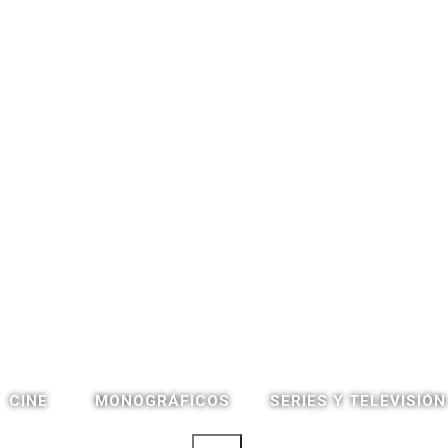
CINE
SERIES Y TELEVISIÓN
MONOGRÁFICOS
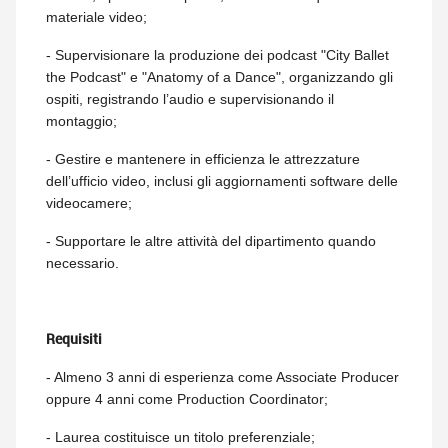
materiale video;
- Supervisionare la produzione dei podcast "City Ballet
the Podcast" e "Anatomy of a Dance", organizzando gli
ospiti, registrando l’audio e supervisionando il
montaggio;
- Gestire e mantenere in efficienza le attrezzature
dell’ufficio video, inclusi gli aggiornamenti software delle
videocamere;
- Supportare le altre attività del dipartimento quando
necessario.
Requisiti
- Almeno 3 anni di esperienza come Associate Producer
oppure 4 anni come Production Coordinator;
- Laurea costituisce un titolo preferenziale;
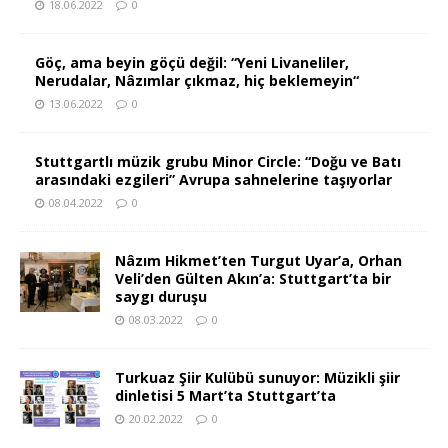
18.06.2022
0
Göç, ama beyin göçü değil: “Yeni Livaneliler,
Nerudalar, Nâzımlar çıkmaz, hiç beklemeyin“
13.06.2022
0
Stuttgartlı müzik grubu Minor Circle: “Doğu ve Batı
arasındaki ezgileri” Avrupa sahnelerine taşıyorlar
08.04.2022
0
Nâzım Hikmet’ten Turgut Uyar’a, Orhan
Veli’den Gülten Akın’a: Stuttgart’ta bir
saygı duruşu
08.03.2022
0
Turkuaz Şiir Kulübü sunuyor: Müzikli şiir
dinletisi 5 Mart’ta Stuttgart’ta
20.02.2022
0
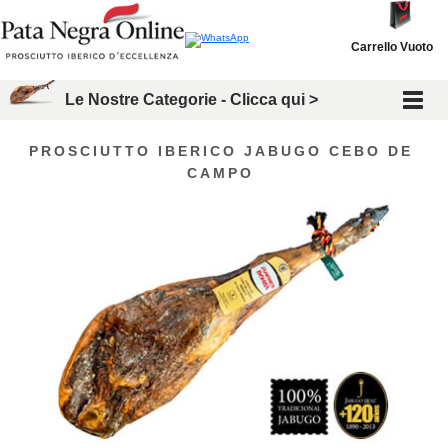
Carrello Vuoto
Le Nostre Categorie - Clicca qui >
PROSCIUTTO IBERICO JABUGO CEBO DE
CAMPO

* WHAT THE TASK REQUIRES: The result should hold only the lines from the line with "Veli’den Gülten Akın’a: Stuttgart’ta bir" through the final line of the records above, copied exactly, with pictures left out.

* REPLY TO THE EXERCISE:
Veli’den Gülten Akın’a: Stuttgart’ta bir
saygı duruşu
08.03.2022
0
Turkuaz Şiir Kulübü sunuyor: Müzikli şiir
dinletisi 5 Mart’ta Stuttgart’ta
20.02.2022
0
Carrello Vuoto
Le Nostre Categorie - Clicca qui >
PROSCIUTTO IBERICO JABUGO CEBO DE
CAMPO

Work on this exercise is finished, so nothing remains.